**Task details:** The required answer is each line in the entries below where "مخالف" occurs.

**Extracted entries:**

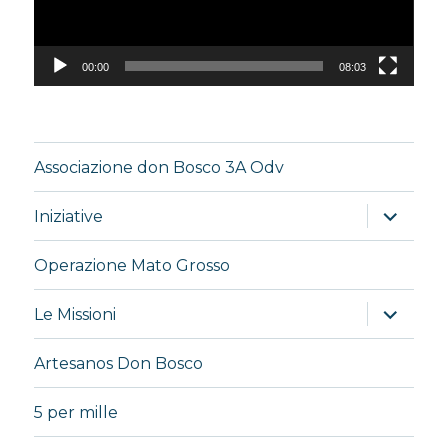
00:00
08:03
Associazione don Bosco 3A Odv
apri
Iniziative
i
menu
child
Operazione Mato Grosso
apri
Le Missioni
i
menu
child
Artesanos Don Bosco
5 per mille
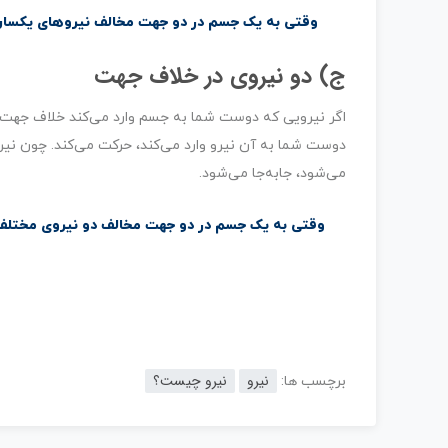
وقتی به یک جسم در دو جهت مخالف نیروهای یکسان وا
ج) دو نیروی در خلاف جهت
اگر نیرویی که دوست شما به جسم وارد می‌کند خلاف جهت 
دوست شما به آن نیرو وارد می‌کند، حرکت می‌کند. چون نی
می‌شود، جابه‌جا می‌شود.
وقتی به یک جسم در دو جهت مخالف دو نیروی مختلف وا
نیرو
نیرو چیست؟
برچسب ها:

==

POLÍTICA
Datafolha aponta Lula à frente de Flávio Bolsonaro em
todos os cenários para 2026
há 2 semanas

...

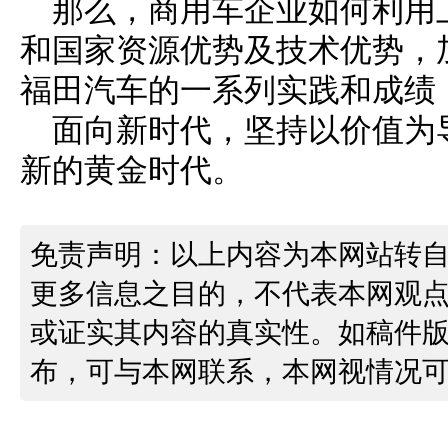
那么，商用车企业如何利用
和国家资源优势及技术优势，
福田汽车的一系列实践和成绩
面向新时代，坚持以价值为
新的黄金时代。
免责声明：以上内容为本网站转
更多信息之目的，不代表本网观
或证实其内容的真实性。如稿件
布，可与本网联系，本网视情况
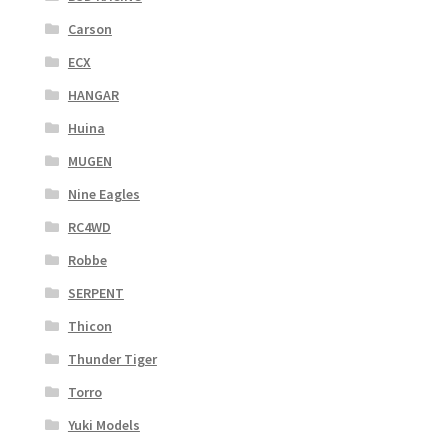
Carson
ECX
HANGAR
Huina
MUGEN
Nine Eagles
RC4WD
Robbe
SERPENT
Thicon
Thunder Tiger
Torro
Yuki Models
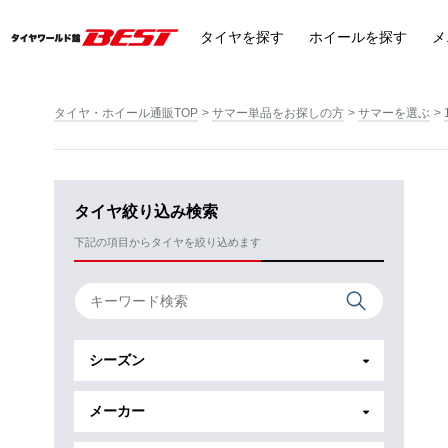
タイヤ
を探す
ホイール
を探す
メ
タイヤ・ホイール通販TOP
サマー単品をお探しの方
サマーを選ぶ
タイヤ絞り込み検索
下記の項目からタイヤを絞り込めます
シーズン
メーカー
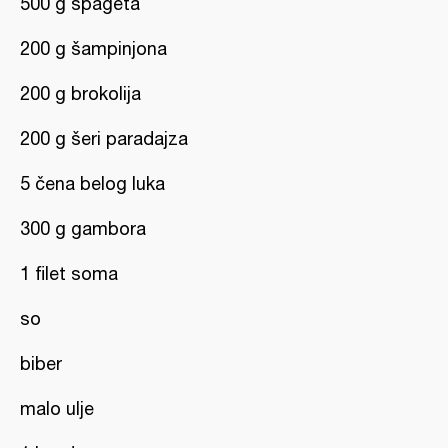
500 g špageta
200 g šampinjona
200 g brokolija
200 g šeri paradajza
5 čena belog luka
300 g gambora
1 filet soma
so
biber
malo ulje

**Task result:**
وقتی به یک جسم در دو جهت مخالف نیروهای یکسان وا
وقتی به یک جسم در دو جهت مخالف دو نیروی مختلف وا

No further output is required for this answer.